October 2019 IASB meeting notes posted

25 Oct 2019

The IASB met on Tuesday 22 and Wednesday 23 October 2019. We have posted our comprehensive Deloitte observer notes for all projects discussed during the meeting.

Implementation matters:

  • Onerous Contracts: For the planned amendments to IAS 37 the Board decided to replace the examples proposed in the ED with a clarification that the costs that relate directly to the contract consist of both the incremental costs of fulfilling that contract and an allocation of costs that relate directly to fulfilling that and other contracts.
  • PPE—Proceeds before intended use: The Board decided that the forthcoming amendments to IAS 16 will be effective for periods beginning on or after date 1 January 2022 and require retrospective application, but only for PPE made available for use on or after the beginning of the earliest period presented in the financial statements in which an entity applies the amendments. The amendments will prohibit the deduction of the proceeds from testing PPE, before it is capable of operating in the manner intended by management, from its cost.
  • Sale of a single asset entity containing real estate: The Interpretations Committee referred an issue involving the sale of an entity that has only one asset (real estate) and whether it should be in the scope of IFRS 10 or IFRS 15. The Board asked the staff to provide more analysis so that the Board can assess whether it should make a narrow scope amendment to IFRS 10 or IFRS 15.  

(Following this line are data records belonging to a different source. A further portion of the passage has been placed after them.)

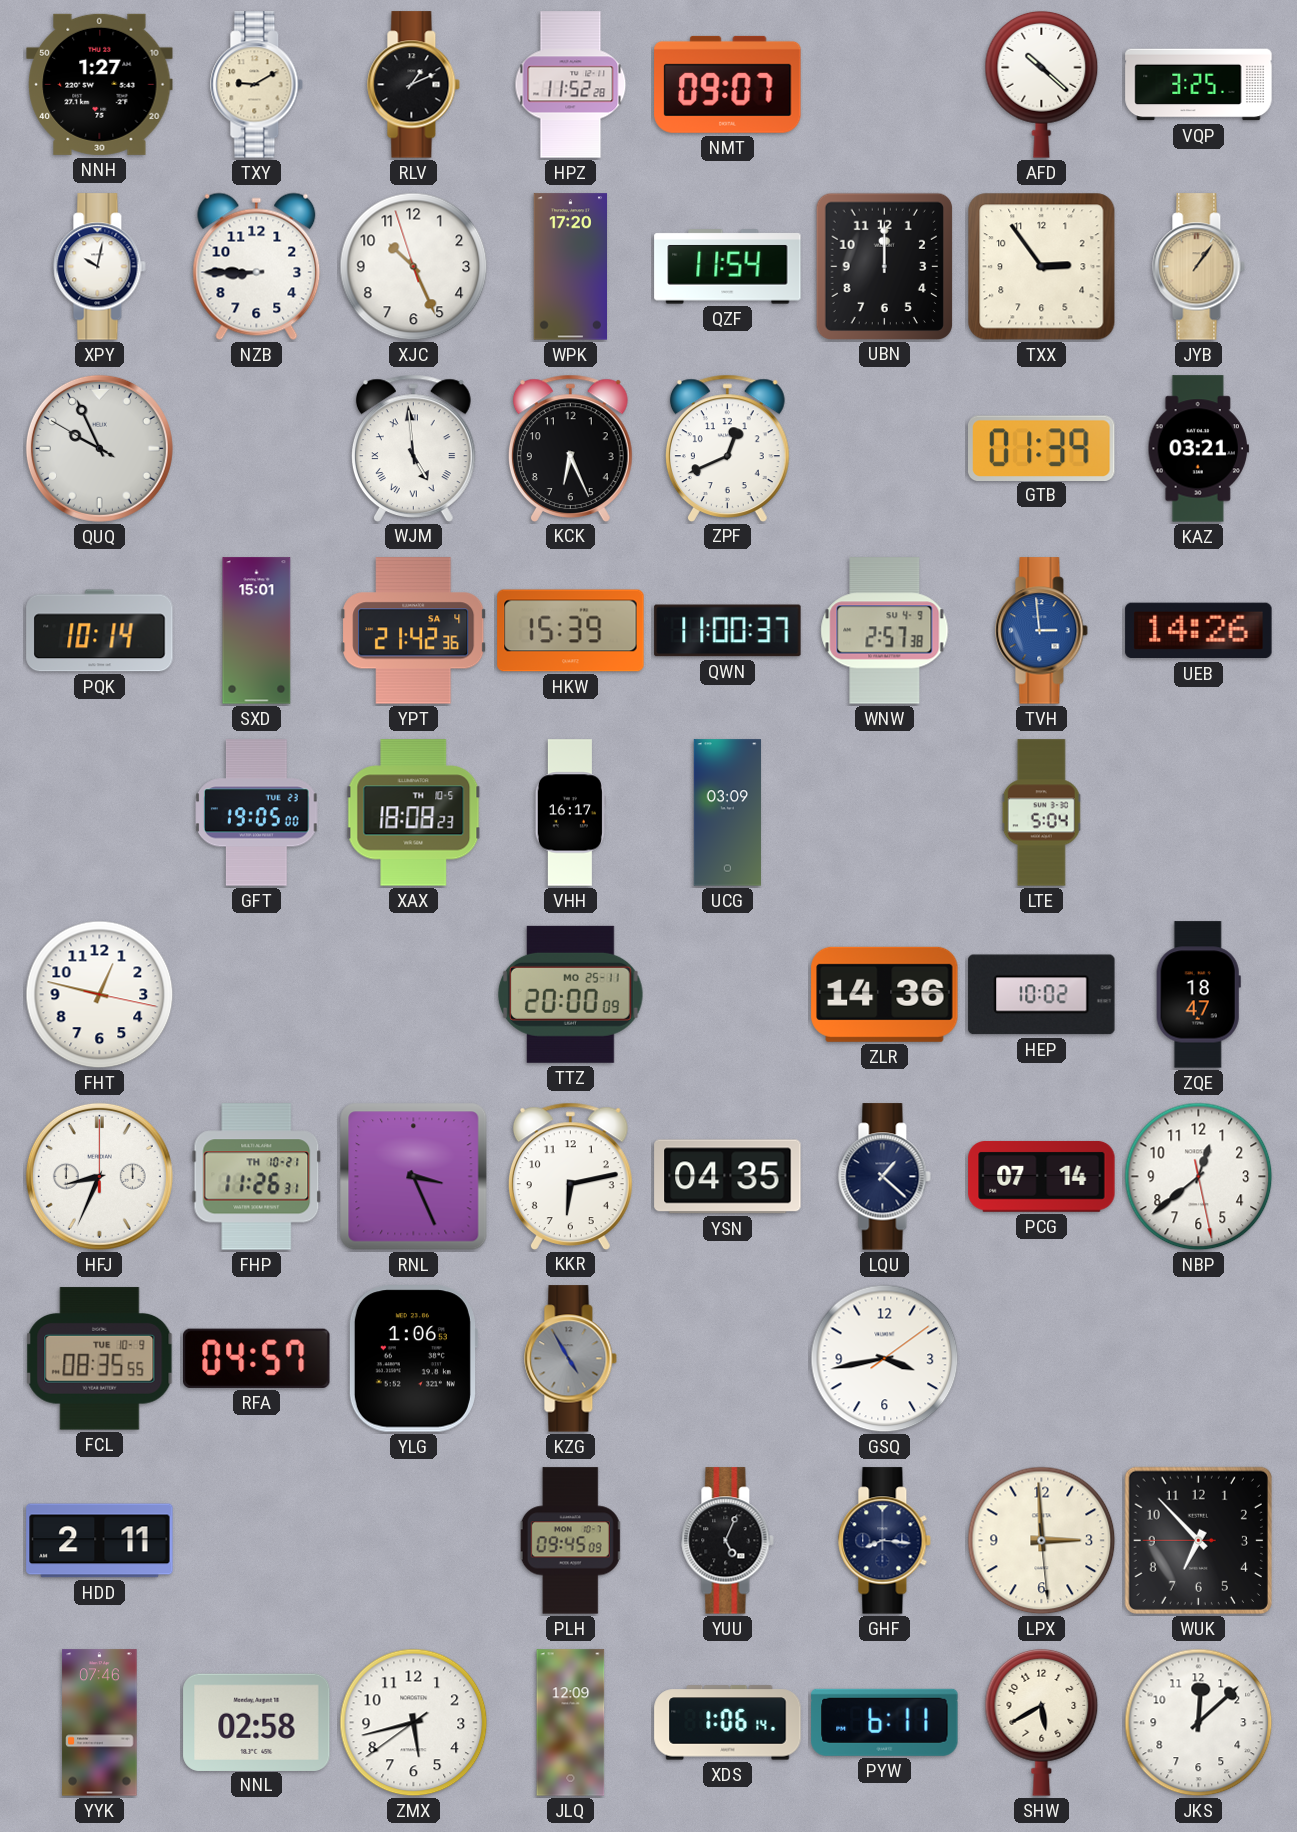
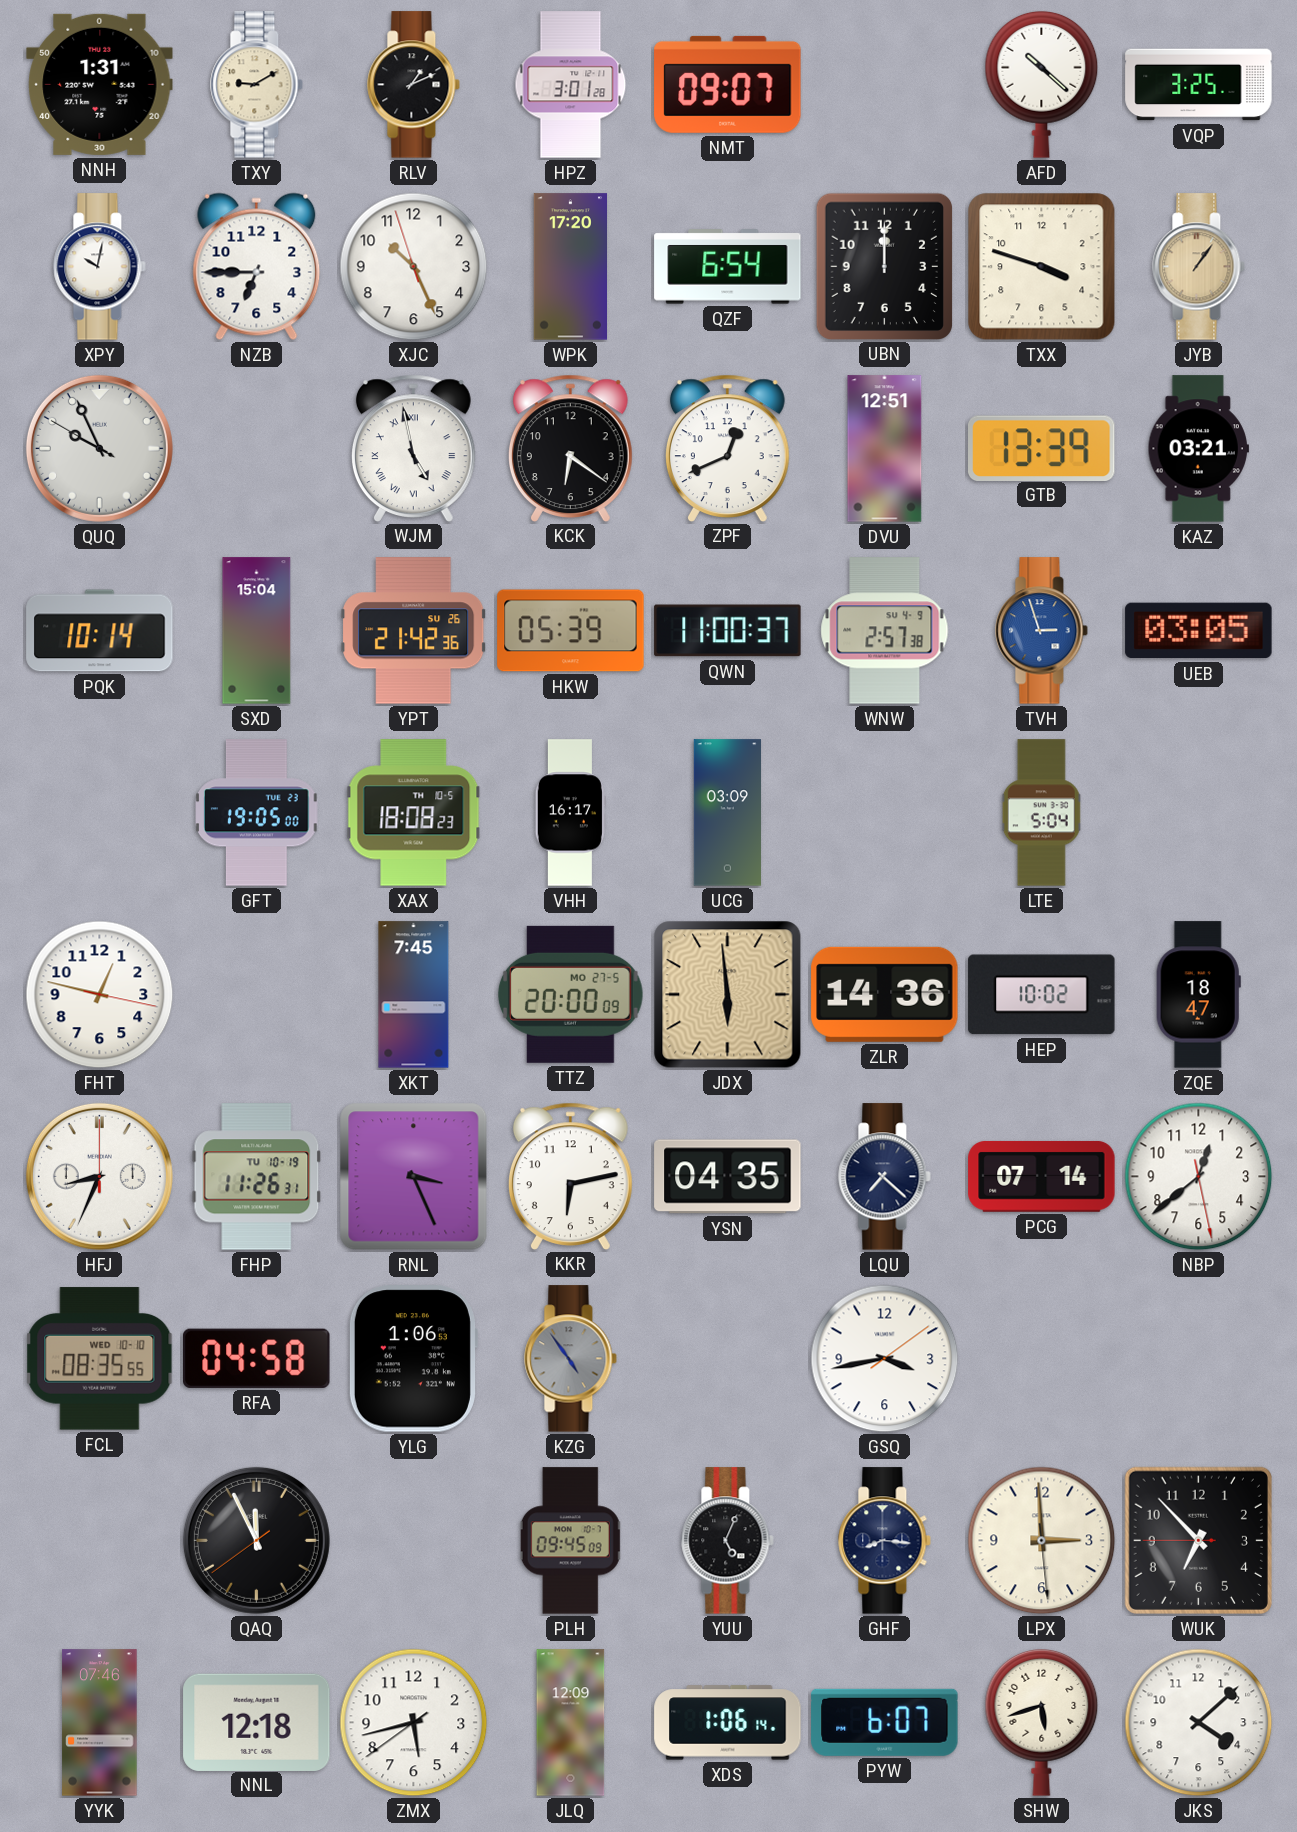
NNH: 1:27 -> 1:31
HPZ: 11:52 -> 3:01
NZB: 8:45 -> 6:45
QZF: 11:54 -> 6:54
TXX: 2:54 -> 3:48
WJM: 4:59 -> 4:58
KCK: 6:26 -> 6:21
DVU: none -> 12:51
GTB: 01:39 -> 13:39
SXD: 15:01 -> 15:04
YPT date: SA 4 -> SU 26
HKW: 15:39 -> 05:39
TVH: 2:59 -> 2:57
UEB: 14:26 -> 03:05
XKT: none -> 7:45
TTZ date: MO 25-11 -> MO 27-5
JDX: none -> 5:59
FHP date: TH 10-21 -> TU 10-19
LQU: 1:22 -> 7:22
FCL date: TUE 10-9 -> WED 10-10
RFA: 04:57 -> 04:58
KZG: 4:55 -> 4:54
HDD: 2:11 -> none
QAQ: none -> 11:55
NNL: 02:58 -> 12:18
PYW: 6:11 -> 6:07
SHW: 5:40 -> 5:42
JKS: 12:08 -> 4:08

Business Combinations under Common Control: The Board decided that, when applying a predecessor approach for a business combination under common control: the acquirer should recognise and measure assets and liabilities at the carrying amounts included in the financial statements of the transferred entity (rather than at the amounts included in the consolidated financial statements of the common controller); and that the acquisition would be accounted for prospectively—i.e. the comparative information of the acquirer would not be adjusted.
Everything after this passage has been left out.